Bank RI Bukan Bank Investasi, Dilarang Jual Saham & Komoditas
Jakarta, CNBC Indonesia - Kegiatan perbankan di Indonesia diatur sangat ketat dalam Undang-Undang Nomor 7 Tahun 1992 tentang Perbankan. Karena mengelola dana masyarakat, perbankan di Indonesia tidak boleh sewenang-wenang dalam menjalankan bisnisnya.
Ketua Dewan Komisioner Otoritas Jasa Keuangan (OJK), Wimboh Santoso, mengatakan bank di Indonesia yang bentuknya adalah bank komersial, yang dalam UU tidak diperbolehkan ikut memperdagangkan produk investasi berupa saham dan komoditas.
Wimboh menjelaskan, bentuk bank komersial yang ada di Indonesia saat ini, bisnisnya mengumpulkan dana jangka pendek dari masyarakat dalam bentuk tabungan maupun deposito. Jadi apabila bisnis bank itu adalah berinvestasi di saham atau komoditas, risikonya tinggi. Apabila saat harga saham atau komoditas jatuh, dikhawatirkan bank tidak bisa mengembalikan dana yang akan ditarik oleh nasabahnya sewaktu-waktu.
"OJK mengatur lembaga keuangan. Jadi mengatur kelembagaannya, perizinan, dan juga pencabutan izin. Selama diberikan izin, maka bank harus menaati aturan prudential," ujar Wimboh kepada CNBC Indonesia, Minggu (20/2/2022).
Karena aturan yang ketat demi menjaga pengelolaan dana masyarakat yang disimpan di bank, maka perbankan di Indonesia juga tidak diperbolehkan berdagang dan memfasilitasi transaksi mata uang kripto yang saat ini tengah ramai.
"Soal kripto, dalam UU perbankan disebut dalam pasal 6 huruf n, bahwa bank diperbolehkan melakukan kegiatan lain yang lazim dilakukan oleh bank sepanjang tidak bertentangan dengan undang-undang dan peraturan perundang-undangan yang berlaku. Kripto itu tidak lazim dalam undang-undang ini," papar Wimboh.

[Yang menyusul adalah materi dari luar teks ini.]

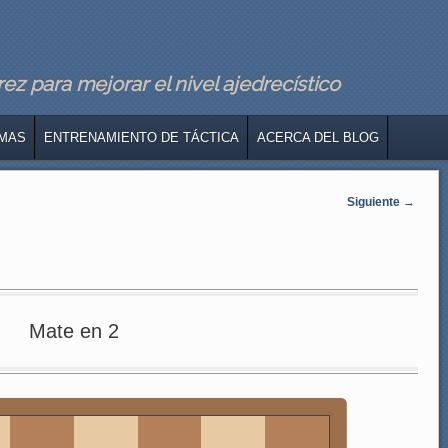
z para mejorar el nivel ajedrecístico
MAS
ENTRENAMIENTO DE TÁCTICA
ACERCA DEL BLOG
Siguiente
→
Mate en 2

Dia mengatakan, Indonesia belum memiliki bank investasi yang boleh memperdagangkan produk-produk investasi. Namun bank investasi ini tidak boleh mengambil dana jangka pendek seperti tabungan, deposito, dan giro. "Bank investasi di Indonesia belum ada," kata Wimboh.

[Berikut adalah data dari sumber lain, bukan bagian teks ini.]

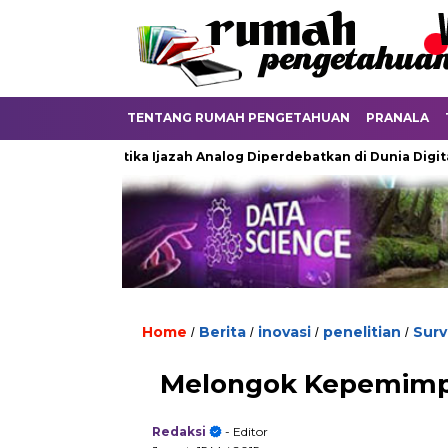
TENTANG RUMAH PENGETAHUAN
PRANALA
u
Ketika Ijazah Analog Diperdebatkan di Dunia Digital
T
Home
Berita
inovasi
penelitian
Surv
/
/
/
/
Melongok Kepemimpin
Redaksi
- Editor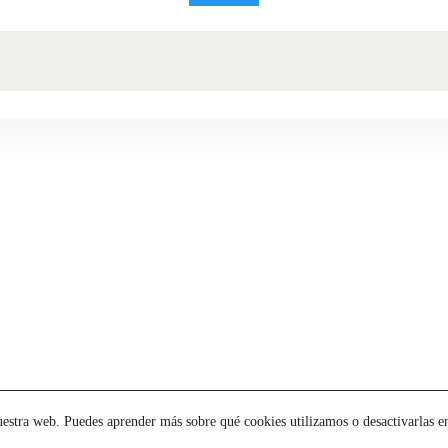
uestra web. Puedes aprender más sobre qué cookies utilizamos o desactivarlas e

Bank investasi ini boleh melakukan transaksi saham atau komoditas, karena dana yang dikelolanya bersifat jangka menengah dan panjang. Sehingga apabila harga saham atau komoditas tengah jatuh, bank masih bisa mengelola ketersediaan dananya.
Prinsip kehati-hatian diperlukan dalam operasional bisnis perbankan di dalam negeri. Karena dana nasabah harus dikelola dengan benar, dan tidak menimbulkan kerugian bagi nasabah yang akhirnya menimbulkan masalah dan hilangnya kepercayaan masyarakat terhadap bank.

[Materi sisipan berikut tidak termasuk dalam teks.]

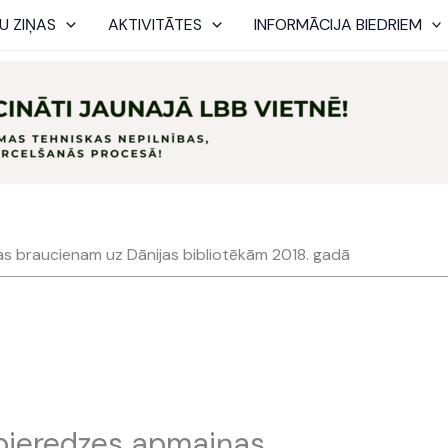
U ZIŅAS
AKTIVITĀTES
INFORMĀCIJA BIEDRIEM
as braucienam uz Dānijas bibliotēkām 2018. gadā
 pieredzes apmaiņas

"OJK tidak pernah dan tidak akan mengatur Crypto Currency dan Crypto Asset. OJK, sebagaimana UU Nomor 21 tahun 2011, diberi kewenangan untuk mengatur, mengawasi dan melindungi nasabah sektor jasa keuangan. Berdasar Undang-Undang Nomor 7 Tahun 1992 tentang Perbankan yang diubah dengan Undang-Undang Nomor 10 Tahun 1998 pasal 6, Crypto dalam bentuk apapun tidak dalam list yang diperkenankan untuk ditransaksikan oleh bank di Indonesia sehingga dilarang," tegas Wimboh.